**EXERCISE DIRECTIONS**
An exact copy of the data is needed, but without any of its images.

**DATA UNDER STUDY**
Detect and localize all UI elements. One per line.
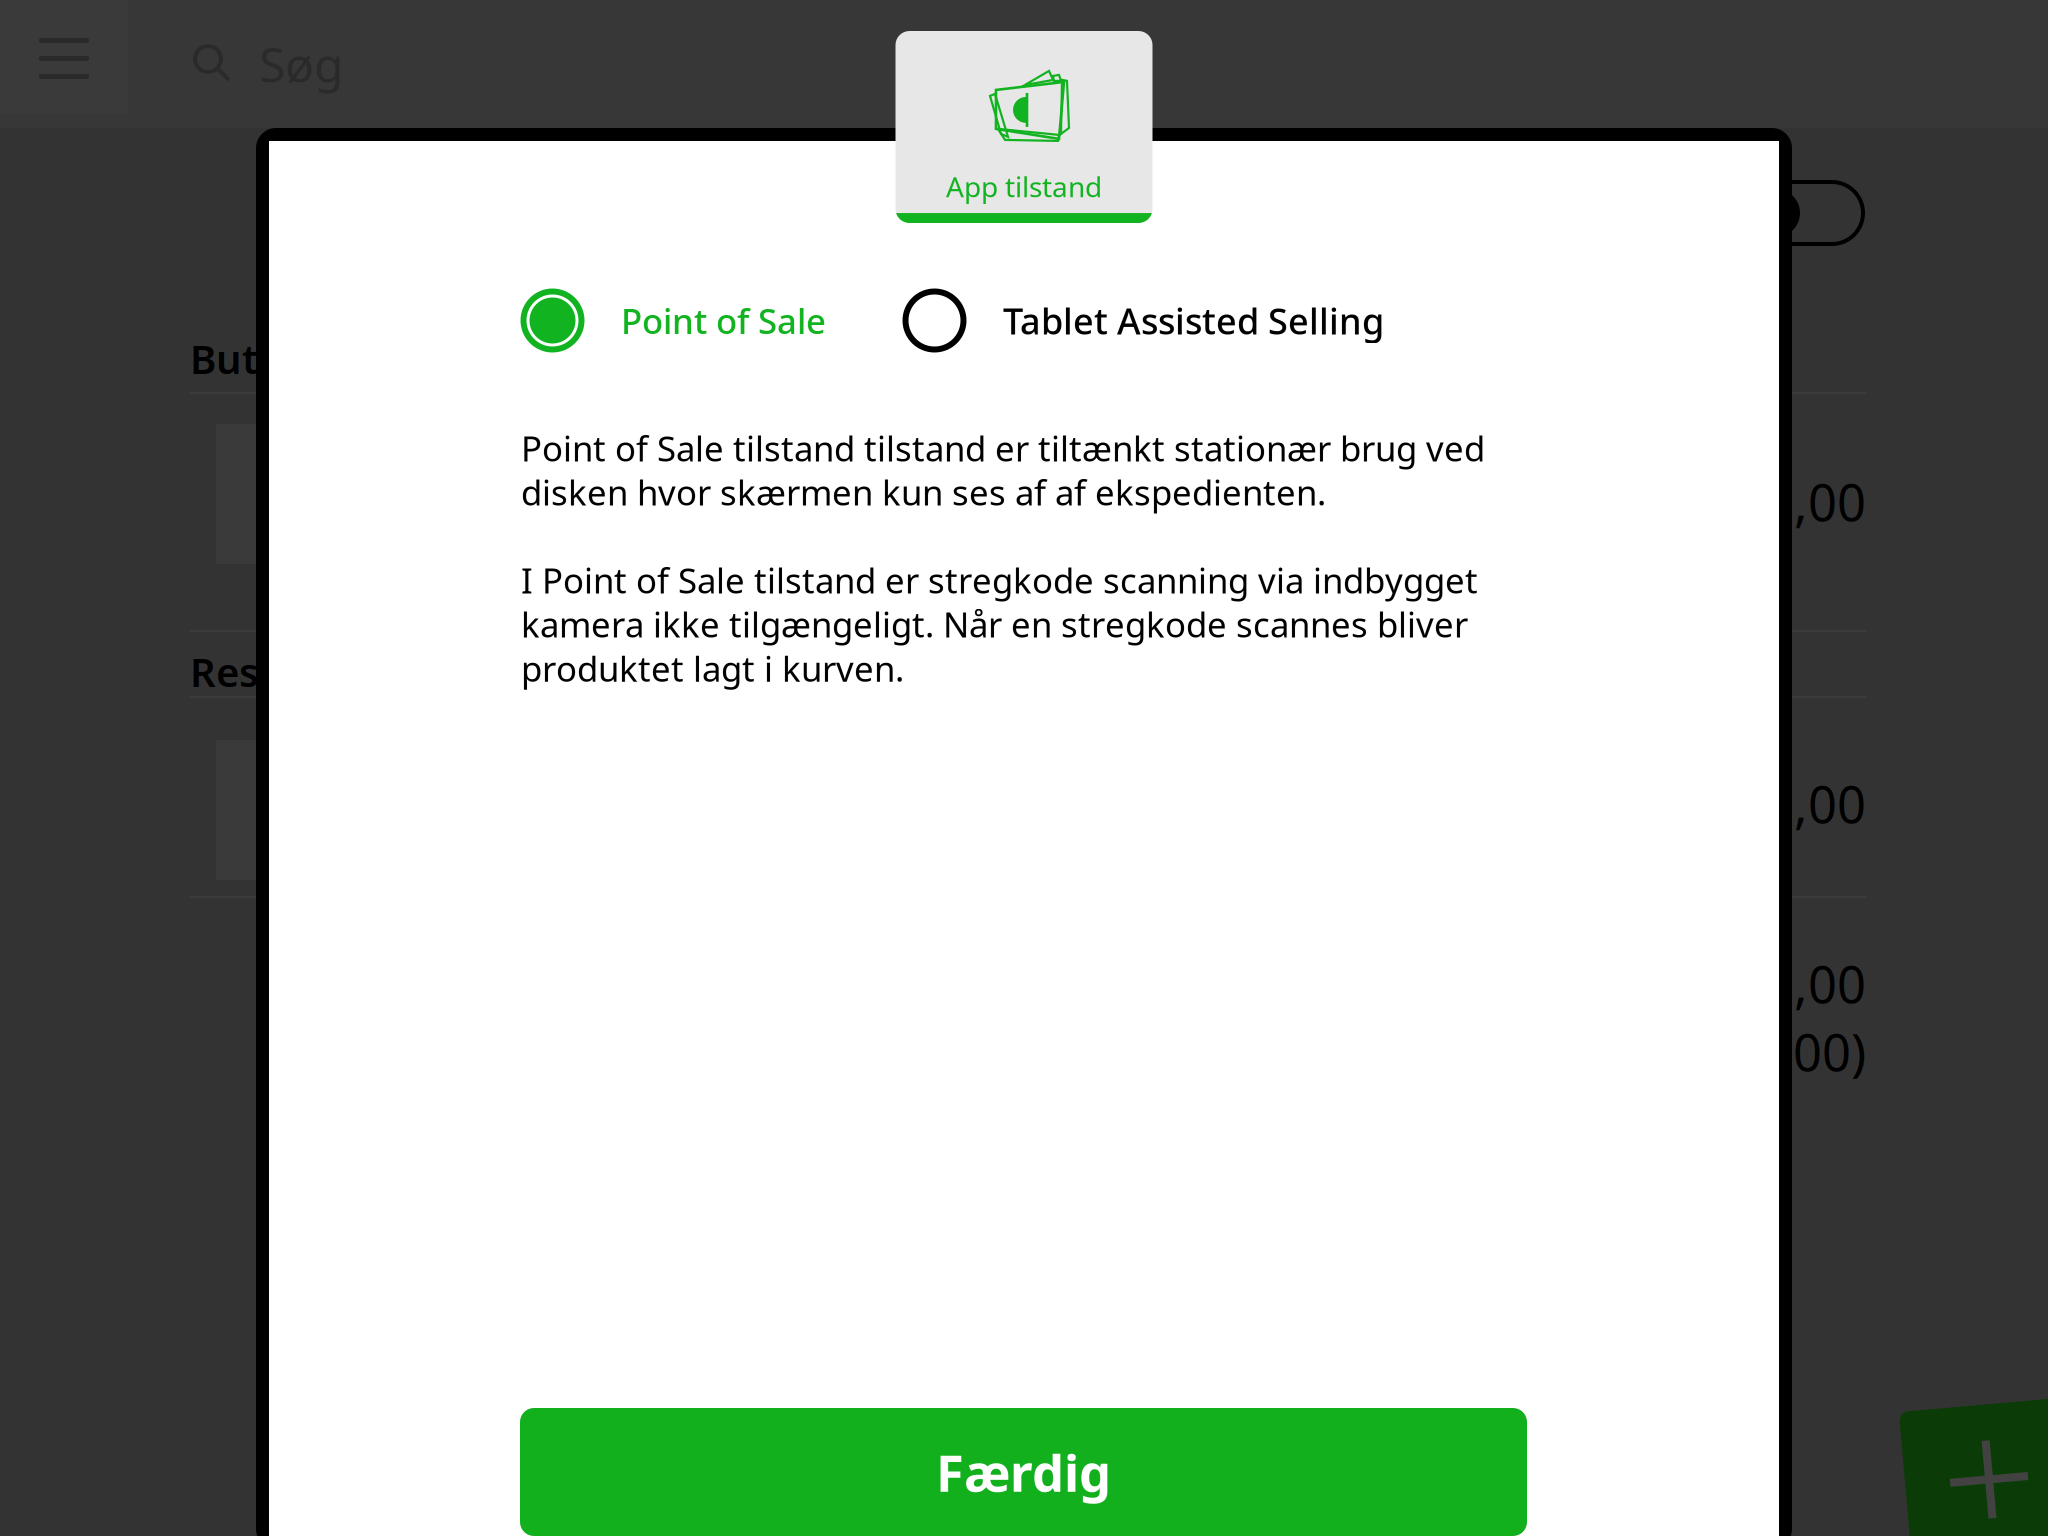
button[interactable]: Point of Sale bbox=[520, 288, 826, 353]
button[interactable]: App tilstand bbox=[896, 31, 1152, 223]
staticText: Butikker bbox=[190, 332, 357, 385]
staticText: Point of Sale tilstand tilstand er tiltæ… bbox=[521, 425, 1485, 691]
staticText: 1.000,00 bbox=[1664, 950, 1866, 1017]
staticText: Tablet Assisted Selling bbox=[1003, 297, 1384, 344]
button[interactable]: Tablet Assisted Selling bbox=[902, 288, 1384, 353]
staticText: 1.000,00 bbox=[1664, 770, 1866, 837]
staticText: Point of Sale bbox=[621, 298, 826, 344]
staticText: Reservationer bbox=[190, 645, 462, 698]
staticText: 1.000,00 bbox=[1664, 468, 1866, 535]
button[interactable]: Menu bbox=[0, 0, 128, 114]
button[interactable]: Færdig bbox=[520, 1408, 1527, 1536]
staticText: App tilstand bbox=[946, 168, 1102, 205]
staticText: Færdig bbox=[936, 1438, 1111, 1506]
staticText: (1.000,00) bbox=[1634, 1018, 1866, 1085]
staticText: Søg bbox=[259, 32, 344, 96]
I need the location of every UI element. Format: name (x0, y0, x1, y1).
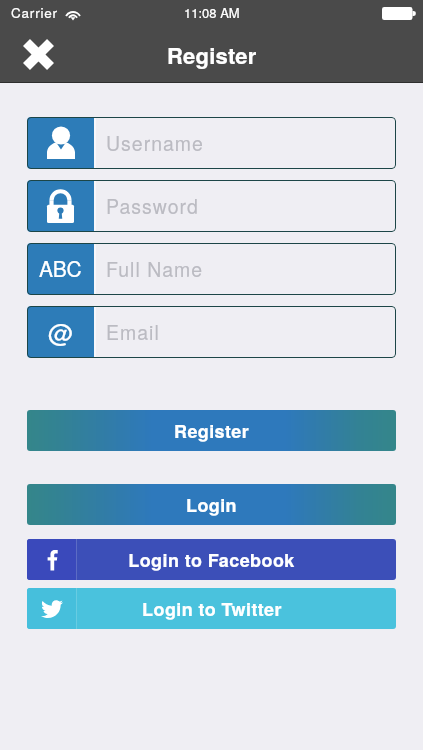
staticText: @ (48, 313, 74, 349)
staticText: Email (106, 318, 160, 346)
staticText: Login (186, 492, 237, 518)
staticText: Register (174, 418, 250, 444)
button[interactable]: Close (0, 26, 76, 83)
button[interactable]: Username (27, 117, 396, 169)
staticText: Login to Twitter (142, 596, 282, 622)
staticText: Password (106, 192, 199, 220)
staticText: Carrier (11, 3, 58, 22)
button[interactable]: Login to Facebook (27, 539, 396, 580)
staticText: Login to Facebook (128, 547, 295, 573)
staticText: Register (167, 39, 257, 71)
button[interactable]: ABC (27, 243, 396, 295)
button[interactable]: Register (27, 410, 396, 451)
staticText: Username (106, 129, 204, 157)
button[interactable]: Password (27, 180, 396, 232)
button[interactable]: @ (27, 306, 396, 358)
button[interactable]: Login to Twitter (27, 588, 396, 629)
button[interactable]: Login (27, 484, 396, 525)
staticText: Full Name (106, 255, 204, 283)
staticText: ABC (39, 253, 82, 283)
staticText: 11:08 AM (184, 3, 240, 22)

**THE COMPLETED TASK**
Detect and localize all UI elements. One per line.
button[interactable]: Point of Sale bbox=[520, 288, 826, 353]
button[interactable]: App tilstand bbox=[896, 31, 1152, 223]
staticText: Butikker bbox=[190, 332, 357, 385]
staticText: Point of Sale tilstand tilstand er tiltæ… bbox=[521, 425, 1485, 691]
staticText: 1.000,00 bbox=[1664, 950, 1866, 1017]
staticText: Tablet Assisted Selling bbox=[1003, 297, 1384, 344]
button[interactable]: Tablet Assisted Selling bbox=[902, 288, 1384, 353]
staticText: 1.000,00 bbox=[1664, 770, 1866, 837]
staticText: Point of Sale bbox=[621, 298, 826, 344]
staticText: Reservationer bbox=[190, 645, 462, 698]
staticText: 1.000,00 bbox=[1664, 468, 1866, 535]
button[interactable]: Menu bbox=[0, 0, 128, 114]
button[interactable]: Færdig bbox=[520, 1408, 1527, 1536]
staticText: App tilstand bbox=[946, 168, 1102, 205]
staticText: Færdig bbox=[936, 1438, 1111, 1506]
staticText: (1.000,00) bbox=[1634, 1018, 1866, 1085]
staticText: Søg bbox=[259, 32, 344, 96]
I need the location of every UI element. Format: name (x0, y0, x1, y1).
staticText: @ (48, 313, 74, 349)
staticText: Email (106, 318, 160, 346)
staticText: Login (186, 492, 237, 518)
staticText: Register (174, 418, 250, 444)
button[interactable]: Close (0, 26, 76, 83)
button[interactable]: Username (27, 117, 396, 169)
staticText: Login to Twitter (142, 596, 282, 622)
staticText: Password (106, 192, 199, 220)
staticText: Carrier (11, 3, 58, 22)
button[interactable]: Login to Facebook (27, 539, 396, 580)
staticText: Login to Facebook (128, 547, 295, 573)
staticText: Register (167, 39, 257, 71)
button[interactable]: ABC (27, 243, 396, 295)
button[interactable]: Register (27, 410, 396, 451)
staticText: Username (106, 129, 204, 157)
button[interactable]: Password (27, 180, 396, 232)
button[interactable]: @ (27, 306, 396, 358)
button[interactable]: Login to Twitter (27, 588, 396, 629)
button[interactable]: Login (27, 484, 396, 525)
staticText: Full Name (106, 255, 204, 283)
staticText: ABC (39, 253, 82, 283)
staticText: 11:08 AM (184, 3, 240, 22)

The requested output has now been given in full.